When you present the 'ready to commit?' page, you've replayed the sequence of Mementos and are pretty sure they'll work. When the submit "Commit", you have to replay the Mementos one last time, hoping they're still going to work. If they do, great. If they don't, someone changed something, and you're back at step 2: what now?
This seems complex.
Yes, it does. However it does not hold any locks, allowing blistering speed and little opportunity for deadlock. The transaction is confined to the "Commit" view function which actually applies the sequence of Mementos to the database, saves the results, and does a final commit to end the transaction.
The alternative -- holding locks while the user steps out for a quick cup of coffee on step n-1 out of n -- is unworkable.
For more information on Memento, see this.
In case anyone else ever has the exact same problem as me (I hope not), here is my monkeypatch. It's fragile and ugly, and changes private methods, but thankfully it's small. Please don't use it unless you really have to. As mentioned by others, any application using it effectively prevents multiple users doing updates at the same time, on penalty of deadlock. (In my application, there may be many readers, but multiple concurrent updates are deliberately excluded.)
I have a "user" object which persists across a user session, and contains a persistent connection object. When I validate a particular HTTP interaction is part of a session, I also store the user object on django.db.connection, which is thread-local.
def monkeyPatchDjangoDBConnection():
import django.db
def validConnection():
if django.db.connection.connection is None:
django.db.connection.connection = django.db.connection.user.connection
return True
def close():
django.db.connection.connection = None
django.db.connection._valid_connection = validConnection
django.db.connection.close = close
monkeyPatchDBConnection()
def setUserOnThisThread(user):
import django.db
django.db.connection.user = user
This last is called automatically at the start of any method annotated with #login_required, so 99% of my code is insulated from the specifics of this hack.

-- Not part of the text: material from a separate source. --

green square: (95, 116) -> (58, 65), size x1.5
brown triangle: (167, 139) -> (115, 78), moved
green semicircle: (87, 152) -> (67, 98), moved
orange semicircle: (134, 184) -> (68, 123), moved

I came up with something similar to the Memento pattern, but different enough that I think it bears posting. When a user starts an editing session, I duplicate the target object to a temporary object in the database. All subsequent editing operations affect the duplicate. Instead of saving the object state in a memento at each change, I store operation objects. When I apply an operation to an object, it returns the inverse operation, which I store.
Saving operations is much cheaper for me than mementos, since the operations can be described with a few small data items, while the object being edited is much bigger. Also I apply the operations as I go and save the undos, so that the temporary in the db always corresponds to the version in the user's browser. I never have to replay a collection of changes; the temporary is always only one operation away from the next version.
To implement "undo," I pop the last undo object off the stack (as it were--by retrieving the latest operation for the temporary object from the db) apply it to the temporary and return the transformed temporary. I could also push the resultant operation onto a redo stack if I cared to implement redo.
To implement "save changes," i.e. commit, I de-activate and time-stamp the original object and activate the temporary in it's place.
To implement "cancel," i.e. rollback, I do nothing! I could delete the temporary, of course, because there's no way for the user to retrieve it once the editing session is over, but I like to keep the canceled edit sessions so I can run stats on them before clearing them out with a cron job.